Allegro
Why this is a landmark deal
Recording Vice President's Report
Volume 111, No. 11November, 2011
Our new agreement with the Winter Jazzfest is a landmark. This is the first jazz festival under a union contract since the Charlie Parker Festival in Thompson Square, which was a one-day festival with two or three acts. The Winter Jazzfest is much larger: it covers dozens of bands over two days at several venues in the West Village and other downtown locations.
Another significant difference is that Local 802 got the Charlie Parker Festival under contract using a “top down” method – we approached the employer ourselves. In contrast, the Winter Jazzfest agreement came about through a grassroots campaign organized by the musicians themselves.
A steering committee of ten or so artists joined with Local 802 leadership to negotiate an innovative contract that guarantees minimum scale wages that are a significant increase for many musicians.
This agreement is also a landmark because it affects a community of musicians that Local 802 has not previously served. Many of these musicians – who play jazz and experimental jazz – are not members of Local 802. To most of these musicians, Local 802 has meant a union that represents Broadway and symphonic musicians and has shown little relevance to them. The Winter Jazzfest agreement represents a toe-hold in a vast world of musicianship that Local 802 needs to connect with. This is a great beginning.
The new contract also contains recording language that protects musicians against the unauthorized use of captured material (audio recordings, video, web streaming, etc.) One of the producers of the Winter Jazzfest – the company called Search and Restore – has been archiving music throughout many venues in New York City without any union recording agreements. Now musicians will enjoy recording protection – but only at the Winter Jazzfest. However, we hope to expand this protection to other clubs.
Beyond the Winter Jazzfest, the campaign to organize jazz clubs in New York City continues.
We are launching plans to apply pressure to the major clubs that have thus far not responded to musicians’ pleas to pay pension contributions.
We have concluded that the best way to rectify this injustice is through collective bargaining. The Winter Jazzfest agreement helps break the ice and shows that such bargaining can be accomplished with the right leverage and with grassroots support.
It also shows that the union is flexible. We can help musicians win justice without breaking the bank of the employer.
But who is the employer anyway? We have heard over and over that the clubs don’t want to bargain with Local 802 because they don’t want to be seen as the employer. That may or may not be true.
It’s simple: musicians want fairness, protection and retirement security, regardless of who the employer is. How we accomplish these objectives will be borne out at the bargaining table. But we have to get in the same room with the clubs to begin that process. So far the clubs have refused to do this, although as we go to press one major jazz club has agreed to meet with us.
The argument of who is the employer never came up in negotiations with the Winter Jazzfest. We walked away from the bargaining table with an agreement that both parties could live with and be proud of.
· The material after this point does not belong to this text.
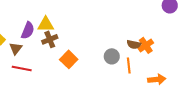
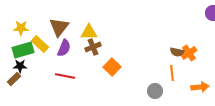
purple semicircle: (28, 30) -> (64, 48), moved
brown triangle: (16, 48) -> (59, 27), moved, size x1.5
gray circle: (112, 56) -> (155, 91), moved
This shows that there is a way to make collective bargaining work for jazz musicians and other freelance artists working the nightclub scene. The “employer question” does not have to be a stumbling block.
Thanks to the Winter Jazzfest agreement, musicians will go home with more money in their pockets and the security of knowing that their product and their intellectual property will not be ripped off. All because Local 802 made connections with musicians it doesn’t ordinarily make connections with. This is a trend we are determined to continue.